Beginning with the line that holds "structure, and other" and ending with the last line below, repeat each line exactly, leaving any pictures out.

**Input data**
____

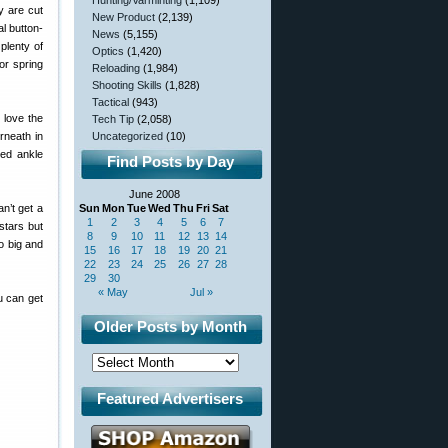
Hunting/Varminting
(1,109)
y are cut
New Product
(2,139)
al button-
News
(5,155)
plenty of
Optics
(1,420)
or spring
Reloading
(1,984)
Shooting Skills
(1,828)
Tactical
(943)
 love the
Tech Tip
(2,058)
rneath in
Uncategorized
(10)
ied ankle
Find Posts by Day
June 2008
n’t get a
Sun
Mon
Tue
Wed
Thu
Fri
Sat
1
2
3
4
5
6
7
stars but
8
9
10
11
12
13
14
o big and
15
16
17
18
19
20
21
22
23
24
25
26
27
28
29
30
« May
Jul »
u can get
Older Posts by Month
Featured Advertisers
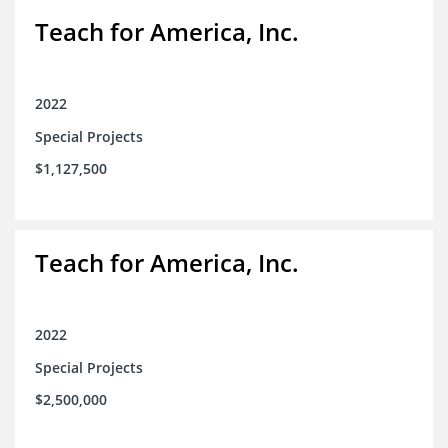
Teach for America, Inc.
2022
Special Projects
$1,127,500
Teach for America, Inc.
2022
Special Projects
$2,500,000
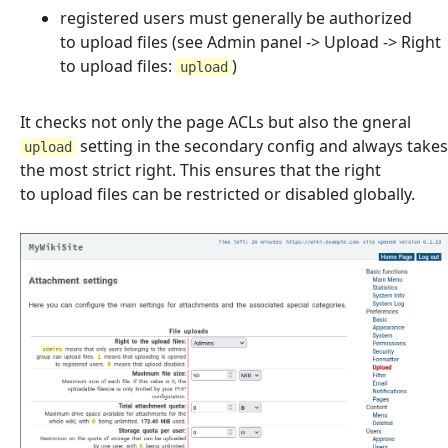
registered users must generally be authorized
to upload files (see Admin panel -> Upload -> Right
to upload files:
)
upload
It checks not only the page ACLs but also the gneral
setting in the secondary config and always takes
upload
the most strict right. This ensures that the right
to upload files can be restricted or disabled globally.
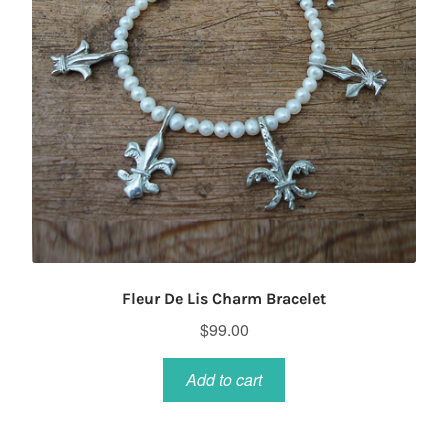
Fleur De Lis Charm Bracelet
$
99.00
Add to cart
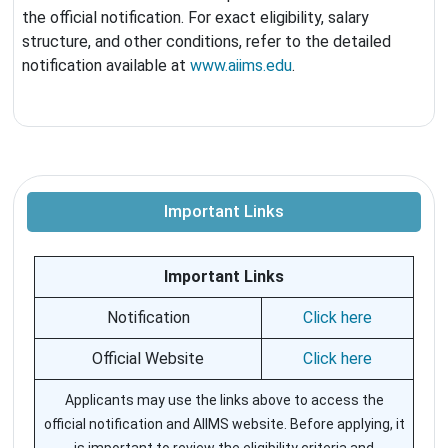
the official notification. For exact eligibility, salary
structure, and other conditions, refer to the detailed
notification available at
www.aiims.edu
.
Important Links
Important Links
Notification
Click here
Official Website
Click here
Applicants may use the links above to access the
official notification and AIIMS website. Before applying, it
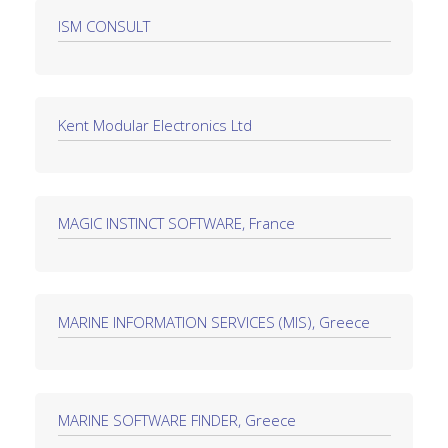
ISM CONSULT
Kent Modular Electronics Ltd
MAGIC INSTINCT SOFTWARE, France
MARINE INFORMATION SERVICES (MIS), Greece
MARINE SOFTWARE FINDER, Greece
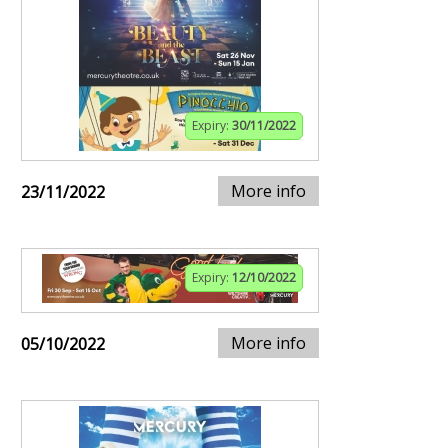
Expiry:
30/11/2022
More info
23/11/2022
Expiry:
12/10/2022
More info
05/10/2022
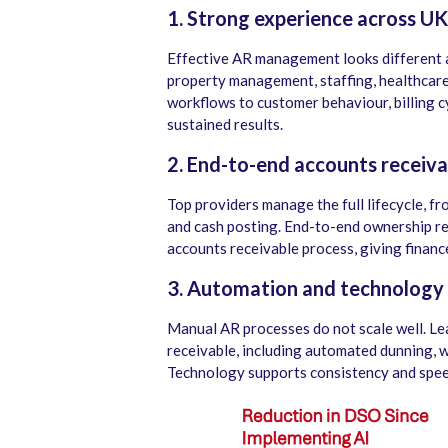
1. Strong experience across UK
Effective AR management looks different ac
property management, staffing, healthcare,
workflows to customer behaviour, billing cyc
sustained results.
2. End-to-end accounts receiv
Top providers manage the full lifecycle, fr
and cash posting. End-to-end ownership re
accounts receivable process, giving financ
3. Automation and technology 
Manual AR processes do not scale well. Le
receivable, including automated dunning, 
Technology supports consistency and spee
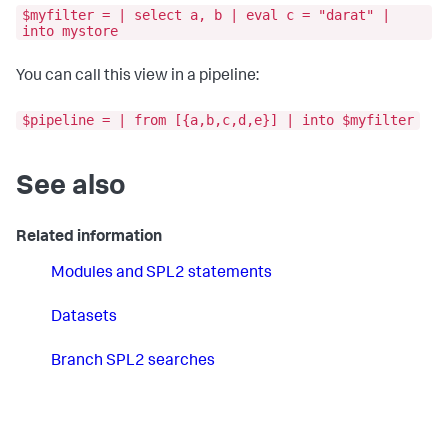
$myfilter = | select a, b | eval c = "darat" |
into mystore
You can call this view in a pipeline:
$pipeline = | from [{a,b,c,d,e}] | into $myfilter
See also
Related information
Modules and SPL2 statements
Datasets
Branch SPL2 searches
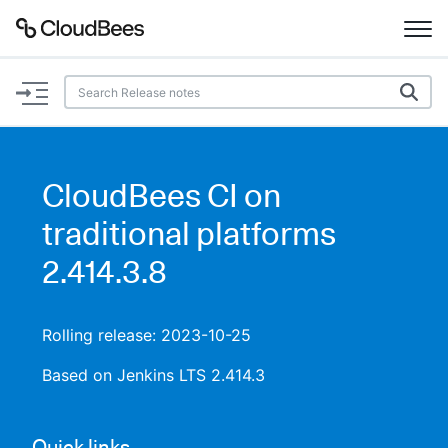
Documentation
Support
CloudBees CI on
Plugins
traditional platforms
Lexicon
2.414.3.8
Beta
AI Help
Rolling release: 2023-10-25
Search
Based on Jenkins LTS 2.414.3
Enable dark mode
Quick links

____

**Exercise answer**
structure, and other conditions, refer to the detailed
notification available at
www.aiims.edu
.
Important Links
Important Links
Notification
Click here
Official Website
Click here
Applicants may use the links above to access the
official notification and AIIMS website. Before applying, it
ISM CONSULT
Kent Modular Electronics Ltd
MAGIC INSTINCT SOFTWARE, France
MARINE INFORMATION SERVICES (MIS), Greece
MARINE SOFTWARE FINDER, Greece
Expiry:
30/11/2022
More info
23/11/2022
Expiry:
12/10/2022
More info
05/10/2022
1. Strong experience across UK
Effective AR management looks different ac
property management, staffing, healthcare,
workflows to customer behaviour, billing cyc
sustained results.
2. End-to-end accounts receiv
Top providers manage the full lifecycle, fr
and cash posting. End-to-end ownership re
accounts receivable process, giving financ
3. Automation and technology 
Manual AR processes do not scale well. Le
receivable, including automated dunning, 
Technology supports consistency and spee
$myfilter = | select a, b | eval c = "darat" |
into mystore
You can call this view in a pipeline:
$pipeline = | from [{a,b,c,d,e}] | into $myfilter
See also
Related information
Modules and SPL2 statements
Datasets
Branch SPL2 searches
Documentation
Support
CloudBees CI on
Plugins
traditional platforms
Lexicon
2.414.3.8
Beta
AI Help
Rolling release: 2023-10-25
Search
Based on Jenkins LTS 2.414.3
Enable dark mode
Quick links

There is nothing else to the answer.